**TASK STATEMENT:** What the task needs is the data below, written out verbatim.

**GIVEN INFORMATION:**

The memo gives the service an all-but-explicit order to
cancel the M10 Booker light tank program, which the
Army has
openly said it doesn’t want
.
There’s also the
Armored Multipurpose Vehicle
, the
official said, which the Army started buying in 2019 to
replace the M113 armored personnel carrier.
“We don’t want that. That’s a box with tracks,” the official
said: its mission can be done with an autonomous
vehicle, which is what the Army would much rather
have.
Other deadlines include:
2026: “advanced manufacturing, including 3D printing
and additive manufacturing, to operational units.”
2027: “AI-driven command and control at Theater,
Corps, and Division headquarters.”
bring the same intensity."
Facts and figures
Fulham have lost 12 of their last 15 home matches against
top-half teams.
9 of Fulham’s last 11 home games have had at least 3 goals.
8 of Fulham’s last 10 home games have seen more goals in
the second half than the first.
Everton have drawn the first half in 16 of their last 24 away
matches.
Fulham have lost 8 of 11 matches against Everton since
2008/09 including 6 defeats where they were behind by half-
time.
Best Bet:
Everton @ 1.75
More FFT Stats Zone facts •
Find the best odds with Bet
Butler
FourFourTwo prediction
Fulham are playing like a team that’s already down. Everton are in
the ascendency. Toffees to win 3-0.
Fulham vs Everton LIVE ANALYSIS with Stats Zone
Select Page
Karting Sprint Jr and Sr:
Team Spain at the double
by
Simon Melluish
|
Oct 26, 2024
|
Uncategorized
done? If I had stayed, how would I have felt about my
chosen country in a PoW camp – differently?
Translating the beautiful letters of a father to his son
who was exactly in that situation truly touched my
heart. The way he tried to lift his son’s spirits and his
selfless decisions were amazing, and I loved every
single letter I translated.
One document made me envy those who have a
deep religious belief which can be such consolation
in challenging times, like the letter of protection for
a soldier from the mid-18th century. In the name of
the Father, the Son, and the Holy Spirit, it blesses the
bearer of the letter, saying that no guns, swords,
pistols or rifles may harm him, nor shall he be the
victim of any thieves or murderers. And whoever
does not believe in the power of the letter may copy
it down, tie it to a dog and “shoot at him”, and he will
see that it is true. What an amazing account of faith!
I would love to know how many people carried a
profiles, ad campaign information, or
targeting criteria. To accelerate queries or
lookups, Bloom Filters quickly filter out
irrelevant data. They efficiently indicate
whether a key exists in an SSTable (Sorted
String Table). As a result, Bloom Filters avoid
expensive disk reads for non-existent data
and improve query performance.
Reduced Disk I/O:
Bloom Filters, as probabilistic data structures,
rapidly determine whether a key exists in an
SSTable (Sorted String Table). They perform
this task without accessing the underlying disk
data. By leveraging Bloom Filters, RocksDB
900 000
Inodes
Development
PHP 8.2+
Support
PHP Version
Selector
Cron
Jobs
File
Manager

**SOLUTION:**
The memo gives the service an all-but-explicit order to
cancel the M10 Booker light tank program, which the
Army has
openly said it doesn’t want
.
There’s also the
Armored Multipurpose Vehicle
, the
official said, which the Army started buying in 2019 to
replace the M113 armored personnel carrier.
“We don’t want that. That’s a box with tracks,” the official
said: its mission can be done with an autonomous
vehicle, which is what the Army would much rather
have.
Other deadlines include:
2026: “advanced manufacturing, including 3D printing
and additive manufacturing, to operational units.”
2027: “AI-driven command and control at Theater,
Corps, and Division headquarters.”
bring the same intensity."
Facts and figures
Fulham have lost 12 of their last 15 home matches against
top-half teams.
9 of Fulham’s last 11 home games have had at least 3 goals.
8 of Fulham’s last 10 home games have seen more goals in
the second half than the first.
Everton have drawn the first half in 16 of their last 24 away
matches.
Fulham have lost 8 of 11 matches against Everton since
2008/09 including 6 defeats where they were behind by half-
time.
Best Bet:
Everton @ 1.75
More FFT Stats Zone facts •
Find the best odds with Bet
Butler
FourFourTwo prediction
Fulham are playing like a team that’s already down. Everton are in
the ascendency. Toffees to win 3-0.
Fulham vs Everton LIVE ANALYSIS with Stats Zone
Select Page
Karting Sprint Jr and Sr:
Team Spain at the double
by
Simon Melluish
|
Oct 26, 2024
|
Uncategorized
done? If I had stayed, how would I have felt about my
chosen country in a PoW camp – differently?
Translating the beautiful letters of a father to his son
who was exactly in that situation truly touched my
heart. The way he tried to lift his son’s spirits and his
selfless decisions were amazing, and I loved every
single letter I translated.
One document made me envy those who have a
deep religious belief which can be such consolation
in challenging times, like the letter of protection for
a soldier from the mid-18th century. In the name of
the Father, the Son, and the Holy Spirit, it blesses the
bearer of the letter, saying that no guns, swords,
pistols or rifles may harm him, nor shall he be the
victim of any thieves or murderers. And whoever
does not believe in the power of the letter may copy
it down, tie it to a dog and “shoot at him”, and he will
see that it is true. What an amazing account of faith!
I would love to know how many people carried a
profiles, ad campaign information, or
targeting criteria. To accelerate queries or
lookups, Bloom Filters quickly filter out
irrelevant data. They efficiently indicate
whether a key exists in an SSTable (Sorted
String Table). As a result, Bloom Filters avoid
expensive disk reads for non-existent data
and improve query performance.
Reduced Disk I/O:
Bloom Filters, as probabilistic data structures,
rapidly determine whether a key exists in an
SSTable (Sorted String Table). They perform
this task without accessing the underlying disk
data. By leveraging Bloom Filters, RocksDB
900 000
Inodes
Development
PHP 8.2+
Support
PHP Version
Selector
Cron
Jobs
File
Manager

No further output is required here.